La communicatio in sacris, qui porte atteinte à l’unité de l’Église ou bien comporte une adhésion formelle à l’erreur, un danger d’égarement dans la foi, de scandale ou d’indifférentisme, est interdite par la loi divine31. Mais en ce qui concerne les frères orientaux, la pratique pastorale montre qu’on peut et qu’on doit prendre en considération les différentes circonstances individuelles des personnes où ni l’unité de l’Église n’est lésée, ni n’existent des dangers à éviter, mais où la nécessité du salut et le bien spirituel des âmes constituent un besoin sérieux. C’est pourquoi l’Église catholique, en raison des circonstances de temps, de lieux et de personnes, a souvent adopté et adopte une façon d’agir moins rigoureuse, offrant à tous les moyens de salut et le témoignage de la charité entre chrétiens, par la participation aux sacrements et aux autres célébrations et choses sacrées. En considération de cela, « pour que par une sentence trop sévère nous ne soyons pas un obstacle pour ceux qui reçoivent le salut32 », et afin de promouvoir de plus en plus l’union avec les Églises orientales séparées de nous, le Concile a établi la manière d’agir suivante.
Les principes rappelés restant posés, on peut conférer aux Orientaux, qui en toute bonne foi sont séparés de l’Église catholique, les sacrements de pénitence, de l’Eucharistie et de l’onction des malades, s’ils les demandent d’eux-mêmes et sont bien disposés ; de plus, il est permis également aux catholiques de demander ces mêmes sacrements aux ministres non catholiques dans l’Église desquels les sacrements sont valides, chaque fois que la nécessité ou une véritable utilité spirituelle le demandent et qu’il est physiquement ou moralement impossible de s’adresser au prêtre catholique33.
En outre, ces mêmes principes restant posés, la communicatio in sacris entre les catholiques et les frères orientaux séparés, dans les célébrations, les choses et les lieux sacrés, est permise pour une juste cause.
Cette règlementation moins sévère au sujet de la communicatio in sacris avec les frères des Églises séparées d’Orient est confiée à la vigilance et au gouvernement des hiérarques des lieux, afin que, après en avoir conféré entre eux, le cas échéant après avoir pris l’avis également des hiérarques des Églises séparées, ils règlent par des décisions et des normes opportunes et efficaces les relations des chrétiens.
Conclusion
Le Concile se réjouit beaucoup de la collaboration active et fructueuse des Églises catholiques d’Orient et d’Occident, et en même temps il déclare ce qui suit : toutes ces dispositions juridiques sont prises en raison des circonstances présentes, jusqu’à ce que l’Église catholique et les Églises orientales séparées s’unissent dans la plénitude de la communion.
Mais en attendant, tous les chrétiens d’Orient et d’Occident sont invités avec insistance à offrir à Dieu des prières ferventes, assidues, voire quotidiennes, pour que, avec le secours de la Très Sainte Mère de Dieu, tous ne fassent qu’un.
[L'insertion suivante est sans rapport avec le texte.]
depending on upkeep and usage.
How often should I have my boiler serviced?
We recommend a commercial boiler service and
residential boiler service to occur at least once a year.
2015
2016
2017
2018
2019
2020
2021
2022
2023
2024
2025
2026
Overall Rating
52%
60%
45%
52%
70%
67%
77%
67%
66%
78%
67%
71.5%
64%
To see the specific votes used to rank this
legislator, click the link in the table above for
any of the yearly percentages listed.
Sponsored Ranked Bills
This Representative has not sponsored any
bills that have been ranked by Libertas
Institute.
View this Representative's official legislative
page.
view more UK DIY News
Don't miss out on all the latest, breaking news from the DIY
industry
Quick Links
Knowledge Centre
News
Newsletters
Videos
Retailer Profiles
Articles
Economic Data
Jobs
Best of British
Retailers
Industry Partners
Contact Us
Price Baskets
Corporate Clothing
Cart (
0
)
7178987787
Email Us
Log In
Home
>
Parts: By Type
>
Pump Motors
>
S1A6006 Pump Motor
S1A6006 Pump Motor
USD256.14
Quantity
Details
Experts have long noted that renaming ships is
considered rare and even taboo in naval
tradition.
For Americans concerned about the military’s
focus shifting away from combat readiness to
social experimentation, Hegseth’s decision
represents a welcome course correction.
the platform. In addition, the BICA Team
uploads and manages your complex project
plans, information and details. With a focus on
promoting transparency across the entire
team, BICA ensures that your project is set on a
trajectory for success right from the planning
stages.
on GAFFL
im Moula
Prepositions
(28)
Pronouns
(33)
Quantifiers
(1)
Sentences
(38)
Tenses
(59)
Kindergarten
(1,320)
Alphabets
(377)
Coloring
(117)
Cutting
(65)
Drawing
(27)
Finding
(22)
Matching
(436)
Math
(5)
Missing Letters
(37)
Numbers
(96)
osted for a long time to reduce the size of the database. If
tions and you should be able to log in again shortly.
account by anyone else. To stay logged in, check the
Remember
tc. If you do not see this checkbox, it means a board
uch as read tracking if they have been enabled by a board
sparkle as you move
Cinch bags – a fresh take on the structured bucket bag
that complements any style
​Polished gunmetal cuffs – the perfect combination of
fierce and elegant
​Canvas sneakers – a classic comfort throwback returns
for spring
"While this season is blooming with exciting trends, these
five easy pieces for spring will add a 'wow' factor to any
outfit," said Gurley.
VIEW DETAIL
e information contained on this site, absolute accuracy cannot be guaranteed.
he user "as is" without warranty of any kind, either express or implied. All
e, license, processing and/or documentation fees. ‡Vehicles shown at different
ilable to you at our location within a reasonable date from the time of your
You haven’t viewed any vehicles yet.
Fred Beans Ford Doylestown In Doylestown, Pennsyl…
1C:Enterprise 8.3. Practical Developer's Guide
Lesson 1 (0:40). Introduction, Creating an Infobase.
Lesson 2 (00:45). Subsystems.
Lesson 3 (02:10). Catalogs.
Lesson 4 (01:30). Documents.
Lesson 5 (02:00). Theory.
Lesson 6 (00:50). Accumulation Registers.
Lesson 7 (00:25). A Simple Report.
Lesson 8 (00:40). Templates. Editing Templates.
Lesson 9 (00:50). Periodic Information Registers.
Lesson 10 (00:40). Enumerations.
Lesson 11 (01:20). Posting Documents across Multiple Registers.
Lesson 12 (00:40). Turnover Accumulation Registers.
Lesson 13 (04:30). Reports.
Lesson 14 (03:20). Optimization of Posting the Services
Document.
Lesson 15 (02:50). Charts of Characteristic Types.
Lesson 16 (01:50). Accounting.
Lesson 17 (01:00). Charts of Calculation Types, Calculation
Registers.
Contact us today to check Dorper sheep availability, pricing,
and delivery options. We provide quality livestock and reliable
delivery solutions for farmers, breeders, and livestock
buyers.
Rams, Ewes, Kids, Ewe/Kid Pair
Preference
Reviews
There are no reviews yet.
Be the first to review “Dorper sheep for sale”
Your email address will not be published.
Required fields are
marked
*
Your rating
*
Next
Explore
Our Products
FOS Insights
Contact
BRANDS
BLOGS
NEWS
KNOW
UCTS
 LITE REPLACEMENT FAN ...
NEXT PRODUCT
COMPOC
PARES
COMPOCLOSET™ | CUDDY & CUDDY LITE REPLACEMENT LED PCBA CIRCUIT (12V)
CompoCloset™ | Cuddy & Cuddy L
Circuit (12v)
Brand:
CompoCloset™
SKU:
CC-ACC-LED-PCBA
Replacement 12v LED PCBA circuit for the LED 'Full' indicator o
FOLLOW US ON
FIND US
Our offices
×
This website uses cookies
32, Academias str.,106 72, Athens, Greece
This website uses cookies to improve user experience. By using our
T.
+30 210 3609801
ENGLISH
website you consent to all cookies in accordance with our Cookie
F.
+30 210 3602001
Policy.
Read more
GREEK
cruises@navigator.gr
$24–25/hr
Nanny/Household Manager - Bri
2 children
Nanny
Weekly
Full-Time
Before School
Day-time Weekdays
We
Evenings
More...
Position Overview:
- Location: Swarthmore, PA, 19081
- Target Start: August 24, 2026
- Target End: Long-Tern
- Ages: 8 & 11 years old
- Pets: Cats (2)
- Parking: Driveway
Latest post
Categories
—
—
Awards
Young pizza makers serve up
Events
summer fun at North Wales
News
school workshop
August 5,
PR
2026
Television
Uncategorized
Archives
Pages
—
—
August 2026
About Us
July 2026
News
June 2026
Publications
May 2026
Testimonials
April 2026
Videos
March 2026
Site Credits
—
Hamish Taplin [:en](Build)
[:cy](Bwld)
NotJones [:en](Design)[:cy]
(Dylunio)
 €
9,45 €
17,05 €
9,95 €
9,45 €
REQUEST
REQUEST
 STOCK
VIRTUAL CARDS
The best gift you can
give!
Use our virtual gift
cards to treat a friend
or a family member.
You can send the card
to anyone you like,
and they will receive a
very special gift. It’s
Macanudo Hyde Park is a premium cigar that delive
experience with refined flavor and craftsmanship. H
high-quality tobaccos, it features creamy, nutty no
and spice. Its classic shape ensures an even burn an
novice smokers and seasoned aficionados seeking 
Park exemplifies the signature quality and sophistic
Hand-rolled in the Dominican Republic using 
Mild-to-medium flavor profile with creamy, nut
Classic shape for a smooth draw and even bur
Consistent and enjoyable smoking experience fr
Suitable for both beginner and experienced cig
Qu’ils prient également pour qu’à tant de chrétiens de chacune des Églises qui professent courageusement le nom du Christ et sont pour cela dans l’épreuve et la souffrance, le Saint-Esprit accorde la plénitude de son réconfort et de son soulagement.
Aimons-nous tous les uns les autres d’un amour fraternel, nous prévenant d’égards mutuels (Rm xii, 10).
Tout l’ensemble et chacun des points qui ont été édictés dans ce décret ont plu aux Pères. Et Nous, en vertu du pouvoir apostolique que Nous tenons du Christ, en union avec les vénérables Pères, Nous les approuvons, arrêtons et décrétons dans le Saint- Esprit, et Nous ordonnons que ce qui a été ainsi établi en Concile soit promulgué pour la gloire de Dieu.